Having upped the overnight interbank rate, the BOJ also gave notice that further rate hikes could be in Jamaica’s immediate future, effectively heralding the end of the record-low interest rate regime and the abandonment of its COVID-19 economic accommodation to ease the plight of businesses — a policy broadly pursued by the Government since the start of the pandemic.

The rate hike has come in for heavy criticism, the latest being the Private Sector Organisation of Jamaica, which said in a statement on Thursday there is reason for concern that BOJ’s tighter monetary stance presented a risk to Jamaica’s growth prospects in the medium term.

PSOJ cited and endorsed IMF writings in October, which argued that central banks “should generally look through transitory inflation pressures and avoid tightening until there is more clarity on underlying price dynamics”.

The BOJ, it added, should “utilise its unquestioned credibility to lead a communication effort that more directly emphasizes for all economic actors the transitory nature of the inflation we are experiencing, while expressly clarifying the specific economic circumstances that would give rise to further changes in the policy rate and continuing to assure the country that it stands ready to utilize effective policy tools to head off embedded inflation should that need arise.”

Depending on the effective pass-through to the banking system, the rate rise could set off a corresponding increase in bank lending rates that could further squeeze credit to the productive sector, and hike household credit through higher car loans, credit card and mortgage rates.

With the move, BOJ joined a growing list of albeit larger emerging economies, several of which are in Latin America, that have reached for the interest rate lever to douse simmering inflation trends, even ahead of any such move by big economies, including Britain and the United States.

Emerging economy Brazil has already increased rates three time this year, coming from a low of two per cent to 2.75 per cent in February to 3.5 per cent in April and 5.25 per cent in August. Peru moved from 0.25 per cent to 0.5 per cent in July.

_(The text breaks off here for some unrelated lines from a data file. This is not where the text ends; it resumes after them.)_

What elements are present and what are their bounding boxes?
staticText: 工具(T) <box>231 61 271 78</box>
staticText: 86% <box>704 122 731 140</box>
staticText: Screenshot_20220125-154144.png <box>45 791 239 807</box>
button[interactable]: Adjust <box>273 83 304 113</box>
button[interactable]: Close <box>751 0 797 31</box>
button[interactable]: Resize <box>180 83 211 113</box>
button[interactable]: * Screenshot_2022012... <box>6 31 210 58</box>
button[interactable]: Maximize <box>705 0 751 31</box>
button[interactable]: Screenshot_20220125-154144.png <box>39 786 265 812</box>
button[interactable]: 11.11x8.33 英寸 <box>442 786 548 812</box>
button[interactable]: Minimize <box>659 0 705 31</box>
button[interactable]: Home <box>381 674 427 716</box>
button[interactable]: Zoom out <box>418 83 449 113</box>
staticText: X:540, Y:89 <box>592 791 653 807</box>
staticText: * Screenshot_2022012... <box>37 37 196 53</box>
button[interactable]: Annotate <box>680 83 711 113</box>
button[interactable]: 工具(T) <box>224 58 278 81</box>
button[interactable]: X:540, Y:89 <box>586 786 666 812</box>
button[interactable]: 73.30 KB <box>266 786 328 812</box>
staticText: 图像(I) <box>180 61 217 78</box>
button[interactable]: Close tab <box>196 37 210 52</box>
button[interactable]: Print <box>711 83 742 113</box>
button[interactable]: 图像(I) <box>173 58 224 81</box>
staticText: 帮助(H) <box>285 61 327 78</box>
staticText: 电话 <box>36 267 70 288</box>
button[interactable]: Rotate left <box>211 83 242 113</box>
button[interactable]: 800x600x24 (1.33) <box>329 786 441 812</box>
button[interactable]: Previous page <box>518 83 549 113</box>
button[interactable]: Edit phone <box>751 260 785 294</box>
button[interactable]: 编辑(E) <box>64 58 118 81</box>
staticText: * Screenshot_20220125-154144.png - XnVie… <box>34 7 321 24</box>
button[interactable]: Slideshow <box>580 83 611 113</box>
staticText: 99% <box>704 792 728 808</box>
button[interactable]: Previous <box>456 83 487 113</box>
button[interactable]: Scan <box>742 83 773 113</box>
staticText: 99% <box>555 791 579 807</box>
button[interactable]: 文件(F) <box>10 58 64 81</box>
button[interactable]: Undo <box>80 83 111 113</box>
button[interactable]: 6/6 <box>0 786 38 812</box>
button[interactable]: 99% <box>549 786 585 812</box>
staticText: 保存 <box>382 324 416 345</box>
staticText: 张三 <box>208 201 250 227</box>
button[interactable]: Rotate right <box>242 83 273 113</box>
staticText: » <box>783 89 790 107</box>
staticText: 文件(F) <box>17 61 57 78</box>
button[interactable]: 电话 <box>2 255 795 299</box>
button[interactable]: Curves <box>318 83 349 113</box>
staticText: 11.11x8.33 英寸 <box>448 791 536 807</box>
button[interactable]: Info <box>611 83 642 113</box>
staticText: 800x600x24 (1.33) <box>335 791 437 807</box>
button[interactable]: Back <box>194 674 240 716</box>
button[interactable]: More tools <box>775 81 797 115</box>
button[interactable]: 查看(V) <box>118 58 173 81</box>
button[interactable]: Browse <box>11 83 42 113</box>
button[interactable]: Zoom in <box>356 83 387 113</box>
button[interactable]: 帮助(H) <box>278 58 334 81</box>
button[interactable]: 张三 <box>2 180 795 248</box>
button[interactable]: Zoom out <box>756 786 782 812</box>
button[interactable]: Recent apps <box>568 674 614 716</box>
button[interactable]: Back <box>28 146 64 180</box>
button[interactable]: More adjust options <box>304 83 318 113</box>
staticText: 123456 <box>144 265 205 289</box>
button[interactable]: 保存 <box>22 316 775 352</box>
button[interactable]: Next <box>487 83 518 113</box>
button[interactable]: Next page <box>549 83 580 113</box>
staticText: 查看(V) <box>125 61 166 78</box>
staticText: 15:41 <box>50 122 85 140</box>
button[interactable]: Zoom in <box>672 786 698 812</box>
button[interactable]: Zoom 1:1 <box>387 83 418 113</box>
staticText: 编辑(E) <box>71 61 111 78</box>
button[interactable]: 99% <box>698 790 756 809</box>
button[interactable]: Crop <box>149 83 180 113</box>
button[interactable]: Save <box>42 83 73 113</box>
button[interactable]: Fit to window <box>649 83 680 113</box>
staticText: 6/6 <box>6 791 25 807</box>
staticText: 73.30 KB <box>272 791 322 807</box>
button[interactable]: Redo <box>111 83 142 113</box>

In June, Chile tacked on a quarter of a percentage point to its pandemic-low benchmark rate, moving from 0.5 per cent to 0.75 per cent, then doubled the rate to 1.5 per cent in August. Mexico had lowered its interest rate from 7.5 per cent at the start of 2020 to 4.0 per cent in February of this year, but has since hiked it in August to 4.5 per cent.

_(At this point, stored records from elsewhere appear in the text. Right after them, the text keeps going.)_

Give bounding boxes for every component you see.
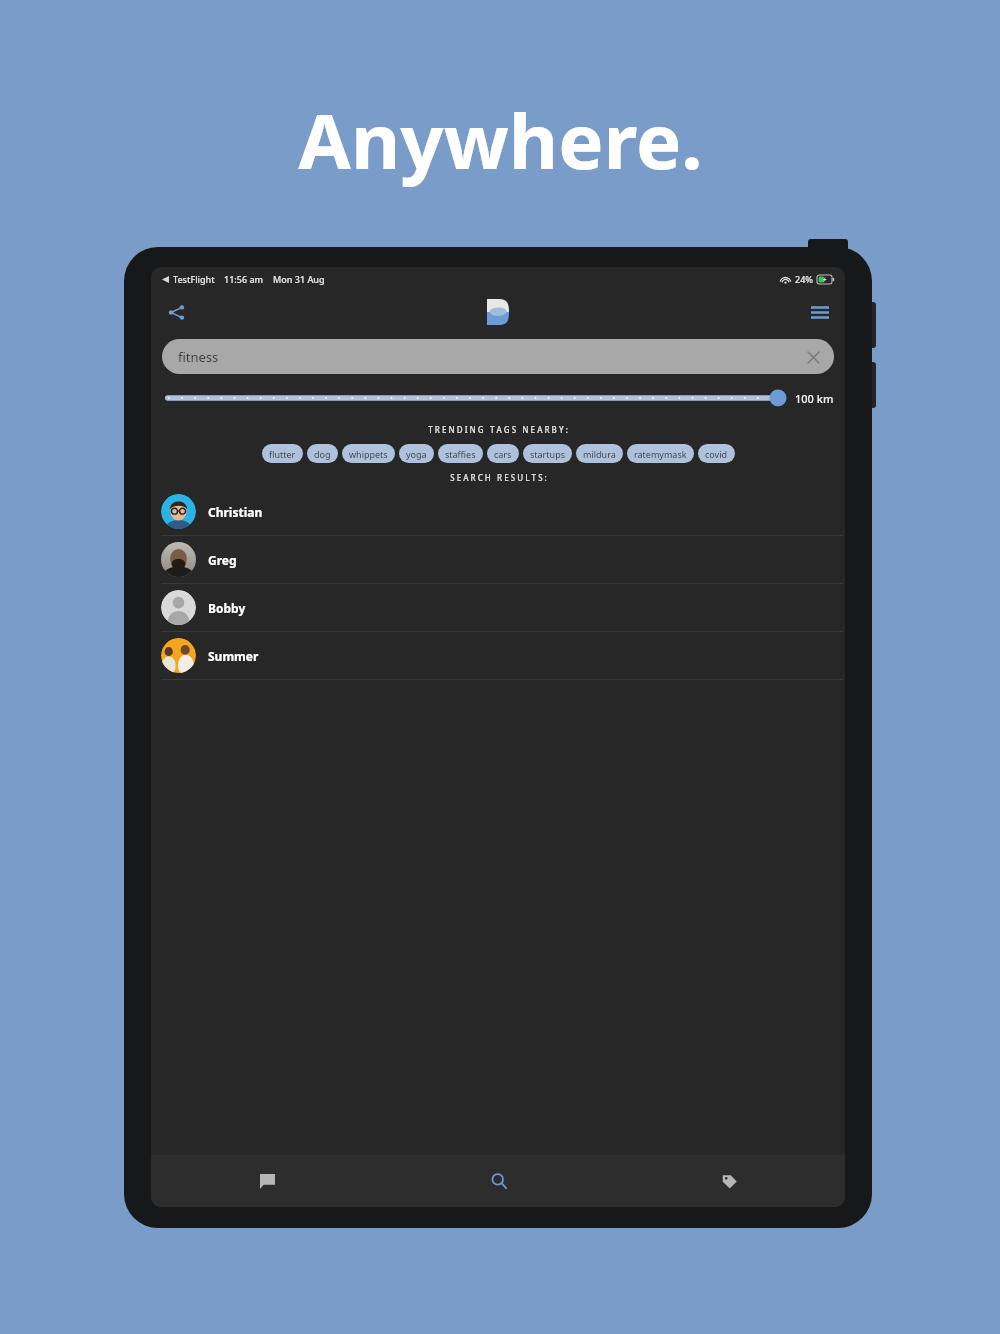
button[interactable]: dog <box>307 444 338 463</box>
button[interactable]: Tags <box>614 1155 845 1207</box>
staticText: ratemymask <box>634 448 687 460</box>
staticText: dog <box>314 448 331 460</box>
staticText: S E A R C H R E S U L T S : <box>450 472 547 483</box>
staticText: startups <box>530 448 565 460</box>
staticText: yoga <box>406 448 427 460</box>
button[interactable]: ratemymask <box>627 444 694 463</box>
staticText: 11:56 am <box>224 273 264 285</box>
button[interactable]: staffies <box>438 444 483 463</box>
button[interactable]: cars <box>487 444 519 463</box>
button[interactable]: mildura <box>576 444 623 463</box>
staticText: Summer <box>208 648 259 664</box>
staticText: Christian <box>208 504 263 520</box>
button[interactable]: Christian <box>151 488 845 536</box>
button[interactable]: fitness <box>162 339 834 374</box>
button[interactable]: Menu <box>802 294 838 330</box>
button[interactable]: Share <box>158 294 194 330</box>
staticText: Anywhere. <box>298 88 703 192</box>
button[interactable]: Bobby <box>151 584 845 632</box>
button[interactable]: yoga <box>399 444 434 463</box>
staticText: Greg <box>208 552 237 568</box>
button[interactable]: Summer <box>151 632 845 680</box>
staticText: Mon 31 Aug <box>273 273 325 285</box>
staticText: 24% <box>795 273 813 285</box>
staticText: flutter <box>269 448 296 460</box>
staticText: covid <box>705 448 728 460</box>
button[interactable]: startups <box>523 444 572 463</box>
button[interactable]: Distance slider <box>165 388 787 408</box>
staticText: T R E N D I N G T A G S N E A R B Y : <box>428 424 568 435</box>
staticText: whippets <box>349 448 388 460</box>
staticText: fitness <box>178 348 219 366</box>
button[interactable]: Greg <box>151 536 845 584</box>
staticText: cars <box>494 448 512 460</box>
button[interactable]: covid <box>698 444 735 463</box>
button[interactable]: flutter <box>262 444 303 463</box>
button[interactable]: Search <box>383 1155 614 1207</box>
staticText: 100 km <box>795 391 834 406</box>
button[interactable]: Clear search <box>802 346 824 368</box>
staticText: staffies <box>445 448 476 460</box>
button[interactable]: whippets <box>342 444 395 463</box>
staticText: mildura <box>583 448 616 460</box>
staticText: TestFlight <box>173 273 215 285</box>
staticText: Bobby <box>208 600 246 616</box>
button[interactable]: Messages <box>151 1155 383 1207</box>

Last month, Norway’s Norges Bank became the latest developed country’s central bank to increase interest rates, raising its zero per cent policy rate to 0.25 per cent. Norges said rates could reach 1.7 per cent by 2024. It followed rate increases by Russia, Hungary and the Czech Republic in June. In August, South Korea also upped rates from 0.5 per cent to 0.75 per cent.

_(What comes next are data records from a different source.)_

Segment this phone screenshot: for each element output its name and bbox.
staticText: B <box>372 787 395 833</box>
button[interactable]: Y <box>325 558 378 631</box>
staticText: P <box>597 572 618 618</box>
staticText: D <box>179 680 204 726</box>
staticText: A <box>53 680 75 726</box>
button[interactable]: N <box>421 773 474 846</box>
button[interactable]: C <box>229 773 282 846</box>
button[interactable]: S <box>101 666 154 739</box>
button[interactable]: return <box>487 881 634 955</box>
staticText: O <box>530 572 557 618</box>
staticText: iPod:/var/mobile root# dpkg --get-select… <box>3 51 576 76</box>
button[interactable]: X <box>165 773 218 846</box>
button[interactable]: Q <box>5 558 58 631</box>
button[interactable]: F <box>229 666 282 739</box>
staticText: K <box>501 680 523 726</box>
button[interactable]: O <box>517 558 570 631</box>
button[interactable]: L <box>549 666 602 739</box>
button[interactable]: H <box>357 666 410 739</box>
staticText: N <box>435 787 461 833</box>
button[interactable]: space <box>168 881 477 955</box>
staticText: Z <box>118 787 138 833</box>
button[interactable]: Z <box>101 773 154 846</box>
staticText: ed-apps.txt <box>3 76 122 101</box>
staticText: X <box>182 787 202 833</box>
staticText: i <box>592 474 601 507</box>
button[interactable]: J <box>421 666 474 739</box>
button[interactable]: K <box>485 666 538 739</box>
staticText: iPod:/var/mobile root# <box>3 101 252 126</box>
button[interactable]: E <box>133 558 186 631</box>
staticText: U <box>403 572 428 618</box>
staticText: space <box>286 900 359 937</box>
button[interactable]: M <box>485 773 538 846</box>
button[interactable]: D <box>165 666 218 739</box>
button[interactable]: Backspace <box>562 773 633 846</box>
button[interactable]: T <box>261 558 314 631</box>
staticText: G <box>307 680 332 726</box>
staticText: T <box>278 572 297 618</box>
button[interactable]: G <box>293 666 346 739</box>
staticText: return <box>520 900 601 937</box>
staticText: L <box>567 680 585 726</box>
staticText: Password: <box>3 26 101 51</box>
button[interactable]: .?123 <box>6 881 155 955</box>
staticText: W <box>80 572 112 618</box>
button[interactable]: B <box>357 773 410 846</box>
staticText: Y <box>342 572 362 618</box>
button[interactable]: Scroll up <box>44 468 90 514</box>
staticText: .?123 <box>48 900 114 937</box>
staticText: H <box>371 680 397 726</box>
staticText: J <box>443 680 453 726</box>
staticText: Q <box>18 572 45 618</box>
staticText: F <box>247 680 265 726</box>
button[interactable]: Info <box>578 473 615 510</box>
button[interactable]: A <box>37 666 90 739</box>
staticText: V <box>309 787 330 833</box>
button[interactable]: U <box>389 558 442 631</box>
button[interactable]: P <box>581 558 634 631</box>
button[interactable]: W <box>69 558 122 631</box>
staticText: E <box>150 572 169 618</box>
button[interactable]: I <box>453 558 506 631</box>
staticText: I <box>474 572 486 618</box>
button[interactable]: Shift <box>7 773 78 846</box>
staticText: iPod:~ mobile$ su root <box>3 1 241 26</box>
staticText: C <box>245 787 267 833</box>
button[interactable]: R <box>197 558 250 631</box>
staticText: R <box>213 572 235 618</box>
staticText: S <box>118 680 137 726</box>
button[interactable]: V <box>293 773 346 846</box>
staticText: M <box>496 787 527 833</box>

BOJ’s rate shift has been described by some analysts as a direct outcome of the central bank’s newly minted independent status, and whose assessment is that the government, fearing political backlash, would have been timid to make borrowing more expensive for the productive sector and consumers while the economy is still in the doldrums of a massive pandemic-induced contraction.

Voicing its disagreement with the rate increase, the first since December 2008, when the BOJ jacked up the policy rate from 14.65 to 17 per cent, the Jamaica Manufacturers and Exporters Association labelled the central bank’s action as “misguided” and is advocating for a reversal.

“A move of this nature by the central bank will result in higher lending rates to consumers, including small manufacturers and exporters, affecting their ability to pay their bills and keep staff employed,” the business group said.

It has been demonstrated in the past, it added, that the depreciation of the Jamaican dollar has more to do with foreign currency shortages and the level of confidence in the Government’s economic policies than adjustments in interest rates.

“The approach of the BOJ is academic and will fail to keep either the exchange rate stable or to moderate the rate of inflation,” the peeved producers predicted.